Listed entries section start

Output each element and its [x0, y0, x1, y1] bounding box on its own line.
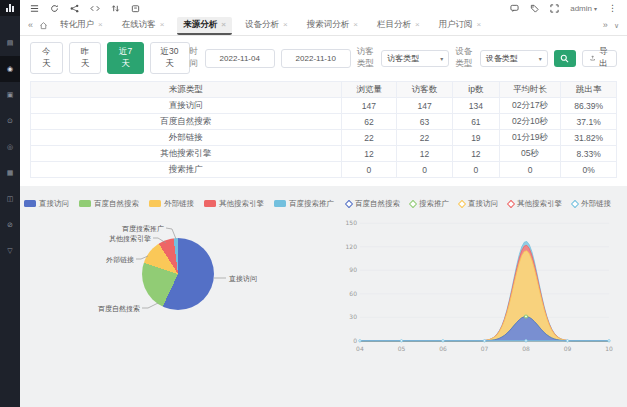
legend-item[interactable]: 百度自然搜索 — [79, 199, 139, 209]
table-cell: 12 — [341, 146, 397, 162]
history-icon[interactable]: ⊘ — [0, 212, 20, 238]
table-cell: 8.33% — [561, 146, 617, 162]
home-tab-icon[interactable] — [39, 21, 48, 30]
tab-close-icon[interactable]: × — [353, 20, 358, 29]
more-options-icon[interactable]: ⋮ — [608, 3, 617, 13]
pie-label-baidu-organic: 百度自然搜索 — [92, 304, 140, 314]
message-icon[interactable] — [510, 4, 519, 13]
share-icon[interactable] — [70, 4, 79, 13]
tab-actions-dropdown-icon[interactable]: ∨ — [614, 22, 619, 29]
legend-item[interactable]: 百度搜索推广 — [274, 199, 334, 209]
table-cell: 0 — [341, 162, 397, 178]
filter-bar: 今天昨天近7天近30天 时间 访客类型 访客类型 ▾ 设备类型 设备类型 ▾ — [20, 36, 627, 79]
column-header: 来源类型 — [31, 82, 342, 98]
pie-chart[interactable] — [142, 238, 214, 310]
source-table: 来源类型浏览量访客数ip数平均时长跳出率 直接访问14714713402分17秒… — [30, 81, 617, 178]
table-cell: 61 — [452, 114, 499, 130]
settings-icon[interactable]: ⊙ — [0, 108, 20, 134]
tab-item[interactable]: 用户订阅× — [433, 17, 488, 35]
scroll-tabs-right-icon[interactable]: » — [603, 21, 608, 30]
legend-marker-icon — [571, 199, 579, 207]
svg-text:04: 04 — [356, 345, 364, 352]
tab-close-icon[interactable]: × — [477, 20, 482, 29]
table-cell: 37.1% — [561, 114, 617, 130]
tab-close-icon[interactable]: × — [415, 20, 420, 29]
tab-close-icon[interactable]: × — [283, 20, 288, 29]
tab-item[interactable]: 在线访客× — [116, 17, 171, 35]
messages-icon[interactable]: ▽ — [0, 238, 20, 264]
svg-text:08: 08 — [522, 345, 530, 352]
search-button[interactable] — [554, 50, 576, 67]
tag-icon[interactable] — [530, 4, 539, 13]
search-icon — [560, 54, 569, 63]
table-cell: 19 — [452, 130, 499, 146]
svg-text:90: 90 — [349, 266, 357, 273]
svg-text:05: 05 — [398, 345, 406, 352]
legend-label: 直接访问 — [468, 199, 498, 209]
column-header: ip数 — [452, 82, 499, 98]
table-cell: 05秒 — [499, 146, 561, 162]
swap-icon[interactable] — [111, 4, 120, 13]
quick-range-button[interactable]: 昨天 — [69, 42, 102, 74]
tab-close-icon[interactable]: × — [98, 20, 103, 29]
table-cell: 搜索推广 — [31, 162, 342, 178]
legend-label: 外部链接 — [164, 199, 194, 209]
tab-item[interactable]: 搜索词分析× — [301, 17, 364, 35]
fullscreen-icon[interactable] — [550, 4, 559, 13]
toolbar-right: admin ▾ ⋮ — [510, 3, 617, 13]
legend-label: 百度自然搜索 — [94, 199, 139, 209]
legend-item[interactable]: 外部链接 — [572, 199, 611, 209]
monitor-icon[interactable]: ◎ — [0, 134, 20, 160]
table-row: 其他搜索引擎12121205秒8.33% — [31, 146, 617, 162]
legend-item[interactable]: 百度自然搜索 — [346, 199, 400, 209]
legend-item[interactable]: 直接访问 — [459, 199, 498, 209]
quick-range-button[interactable]: 近7天 — [107, 42, 143, 74]
tab-close-icon[interactable]: × — [160, 20, 165, 29]
users-icon[interactable]: ◫ — [0, 186, 20, 212]
legend-marker-icon — [79, 200, 91, 207]
quick-range-button[interactable]: 近30天 — [150, 42, 190, 74]
tab-item[interactable]: 来源分析× — [177, 17, 232, 35]
dashboard-icon[interactable]: ▤ — [0, 30, 20, 56]
user-dropdown[interactable]: admin ▾ — [570, 4, 597, 13]
tab-item[interactable]: 转化用户× — [54, 17, 109, 35]
area-chart-svg[interactable]: 030609012015004050607080910 — [340, 212, 617, 362]
svg-text:07: 07 — [481, 345, 489, 352]
table-cell: 12 — [452, 146, 499, 162]
quick-range-button[interactable]: 今天 — [30, 42, 63, 74]
legend-item[interactable]: 直接访问 — [24, 199, 69, 209]
analytics-icon[interactable]: ◉ — [0, 56, 20, 82]
refresh-icon[interactable] — [50, 4, 59, 13]
pie-chart-area: 直接访问 百度自然搜索 外部链接 其他搜索引擎 百度搜索推广 — [30, 218, 328, 350]
table-cell: 01分19秒 — [499, 130, 561, 146]
legend-label: 其他搜索引擎 — [219, 199, 264, 209]
date-to-input[interactable] — [281, 49, 351, 68]
column-header: 跳出率 — [561, 82, 617, 98]
menu-toggle-icon[interactable] — [30, 4, 39, 13]
legend-item[interactable]: 其他搜索引擎 — [204, 199, 264, 209]
visitor-type-select[interactable]: 访客类型 ▾ — [381, 50, 449, 67]
column-header: 浏览量 — [341, 82, 397, 98]
legend-item[interactable]: 外部链接 — [149, 199, 194, 209]
pie-label-external: 外部链接 — [102, 255, 134, 265]
legend-item[interactable]: 搜索推广 — [410, 199, 449, 209]
content-icon[interactable]: ▦ — [0, 160, 20, 186]
scroll-tabs-left-icon[interactable]: « — [28, 21, 33, 30]
date-from-input[interactable] — [205, 49, 275, 68]
tab-label: 用户订阅 — [439, 19, 473, 31]
legend-item[interactable]: 其他搜索引擎 — [508, 199, 562, 209]
tab-label: 在线访客 — [122, 19, 156, 31]
code-icon[interactable] — [90, 4, 100, 13]
svg-text:06: 06 — [439, 345, 447, 352]
reports-icon[interactable]: ▣ — [0, 82, 20, 108]
tab-close-icon[interactable]: × — [221, 20, 226, 29]
archive-box-icon[interactable] — [131, 4, 140, 13]
device-type-select[interactable]: 设备类型 ▾ — [480, 50, 548, 67]
table-cell: 其他搜索引擎 — [31, 146, 342, 162]
tab-item[interactable]: 设备分析× — [239, 17, 294, 35]
legend-label: 百度自然搜索 — [355, 199, 400, 209]
tab-label: 转化用户 — [60, 19, 94, 31]
tab-item[interactable]: 栏目分析× — [371, 17, 426, 35]
export-button[interactable]: 导出 — [582, 50, 618, 67]
app-logo[interactable] — [0, 0, 20, 16]
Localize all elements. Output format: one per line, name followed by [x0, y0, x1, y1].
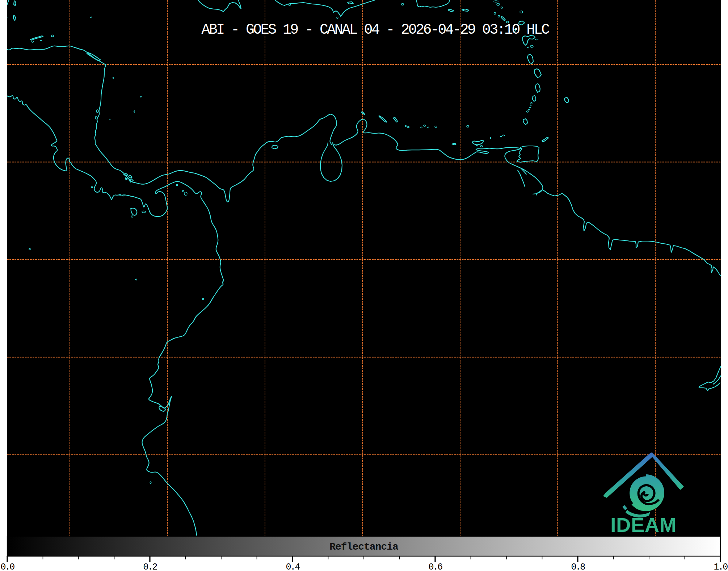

Listed entries section end

Exercise objective – A verbatim copy of the data, free of pictures, is the expected answer.

Response for this exercise –
Output each element and its [x0, y0, x1, y1] bounding box on its own line.
legend-item[interactable]: 百度自然搜索 — [79, 199, 139, 209]
table-cell: 12 — [341, 146, 397, 162]
history-icon[interactable]: ⊘ — [0, 212, 20, 238]
table-cell: 8.33% — [561, 146, 617, 162]
home-tab-icon[interactable] — [39, 21, 48, 30]
tab-close-icon[interactable]: × — [353, 20, 358, 29]
more-options-icon[interactable]: ⋮ — [608, 3, 617, 13]
pie-label-baidu-organic: 百度自然搜索 — [92, 304, 140, 314]
message-icon[interactable] — [510, 4, 519, 13]
share-icon[interactable] — [70, 4, 79, 13]
tab-actions-dropdown-icon[interactable]: ∨ — [614, 22, 619, 29]
legend-item[interactable]: 百度搜索推广 — [274, 199, 334, 209]
table-cell: 0 — [341, 162, 397, 178]
filter-bar: 今天昨天近7天近30天 时间 访客类型 访客类型 ▾ 设备类型 设备类型 ▾ — [20, 36, 627, 79]
column-header: 来源类型 — [31, 82, 342, 98]
pie-chart[interactable] — [142, 238, 214, 310]
source-table: 来源类型浏览量访客数ip数平均时长跳出率 直接访问14714713402分17秒… — [30, 81, 617, 178]
table-cell: 61 — [452, 114, 499, 130]
settings-icon[interactable]: ⊙ — [0, 108, 20, 134]
tab-item[interactable]: 用户订阅× — [433, 17, 488, 35]
scroll-tabs-right-icon[interactable]: » — [603, 21, 608, 30]
legend-marker-icon — [571, 199, 579, 207]
svg-text:04: 04 — [356, 345, 364, 352]
tab-close-icon[interactable]: × — [477, 20, 482, 29]
table-cell: 37.1% — [561, 114, 617, 130]
tab-close-icon[interactable]: × — [415, 20, 420, 29]
tab-close-icon[interactable]: × — [283, 20, 288, 29]
tab-item[interactable]: 在线访客× — [116, 17, 171, 35]
messages-icon[interactable]: ▽ — [0, 238, 20, 264]
svg-text:08: 08 — [522, 345, 530, 352]
search-button[interactable] — [554, 50, 576, 67]
tag-icon[interactable] — [530, 4, 539, 13]
search-icon — [560, 54, 569, 63]
table-cell: 19 — [452, 130, 499, 146]
svg-text:90: 90 — [349, 266, 357, 273]
svg-text:05: 05 — [398, 345, 406, 352]
legend-label: 直接访问 — [468, 199, 498, 209]
column-header: ip数 — [452, 82, 499, 98]
table-cell: 05秒 — [499, 146, 561, 162]
swap-icon[interactable] — [111, 4, 120, 13]
quick-range-button[interactable]: 昨天 — [69, 42, 102, 74]
tab-close-icon[interactable]: × — [98, 20, 103, 29]
table-cell: 搜索推广 — [31, 162, 342, 178]
legend-label: 外部链接 — [164, 199, 194, 209]
tab-item[interactable]: 搜索词分析× — [301, 17, 364, 35]
fullscreen-icon[interactable] — [550, 4, 559, 13]
toolbar-right: admin ▾ ⋮ — [510, 3, 617, 13]
legend-label: 百度自然搜索 — [94, 199, 139, 209]
legend-item[interactable]: 外部链接 — [572, 199, 611, 209]
monitor-icon[interactable]: ◎ — [0, 134, 20, 160]
table-row: 其他搜索引擎12121205秒8.33% — [31, 146, 617, 162]
legend-item[interactable]: 百度自然搜索 — [346, 199, 400, 209]
legend-item[interactable]: 直接访问 — [459, 199, 498, 209]
quick-range-button[interactable]: 近7天 — [107, 42, 143, 74]
tab-close-icon[interactable]: × — [160, 20, 165, 29]
users-icon[interactable]: ◫ — [0, 186, 20, 212]
legend-marker-icon — [79, 200, 91, 207]
quick-range-button[interactable]: 近30天 — [150, 42, 190, 74]
tab-item[interactable]: 来源分析× — [177, 17, 232, 35]
dashboard-icon[interactable]: ▤ — [0, 30, 20, 56]
user-dropdown[interactable]: admin ▾ — [570, 4, 597, 13]
tab-item[interactable]: 转化用户× — [54, 17, 109, 35]
area-chart-svg[interactable]: 030609012015004050607080910 — [340, 212, 617, 362]
svg-text:07: 07 — [481, 345, 489, 352]
table-cell: 12 — [452, 146, 499, 162]
quick-range-button[interactable]: 今天 — [30, 42, 63, 74]
legend-item[interactable]: 直接访问 — [24, 199, 69, 209]
analytics-icon[interactable]: ◉ — [0, 56, 20, 82]
refresh-icon[interactable] — [50, 4, 59, 13]
pie-chart-area: 直接访问 百度自然搜索 外部链接 其他搜索引擎 百度搜索推广 — [30, 218, 328, 350]
table-cell: 01分19秒 — [499, 130, 561, 146]
legend-label: 其他搜索引擎 — [219, 199, 264, 209]
date-to-input[interactable] — [281, 49, 351, 68]
column-header: 跳出率 — [561, 82, 617, 98]
menu-toggle-icon[interactable] — [30, 4, 39, 13]
legend-item[interactable]: 其他搜索引擎 — [204, 199, 264, 209]
visitor-type-select[interactable]: 访客类型 ▾ — [381, 50, 449, 67]
column-header: 浏览量 — [341, 82, 397, 98]
legend-item[interactable]: 外部链接 — [149, 199, 194, 209]
pie-label-external: 外部链接 — [102, 255, 134, 265]
legend-item[interactable]: 搜索推广 — [410, 199, 449, 209]
content-icon[interactable]: ▦ — [0, 160, 20, 186]
scroll-tabs-left-icon[interactable]: « — [28, 21, 33, 30]
date-from-input[interactable] — [205, 49, 275, 68]
tab-label: 用户订阅 — [439, 19, 473, 31]
legend-item[interactable]: 其他搜索引擎 — [508, 199, 562, 209]
tab-label: 在线访客 — [122, 19, 156, 31]
code-icon[interactable] — [90, 4, 100, 13]
svg-text:06: 06 — [439, 345, 447, 352]
reports-icon[interactable]: ▣ — [0, 82, 20, 108]
tab-close-icon[interactable]: × — [221, 20, 226, 29]
archive-box-icon[interactable] — [131, 4, 140, 13]
device-type-select[interactable]: 设备类型 ▾ — [480, 50, 548, 67]
table-cell: 其他搜索引擎 — [31, 146, 342, 162]
tab-item[interactable]: 设备分析× — [239, 17, 294, 35]
legend-label: 百度自然搜索 — [355, 199, 400, 209]
tab-label: 转化用户 — [60, 19, 94, 31]
tab-item[interactable]: 栏目分析× — [371, 17, 426, 35]
export-button[interactable]: 导出 — [582, 50, 618, 67]
app-logo[interactable] — [0, 0, 20, 16]
Localize all elements. Output format: one per line, name followed by [x0, y0, x1, y1].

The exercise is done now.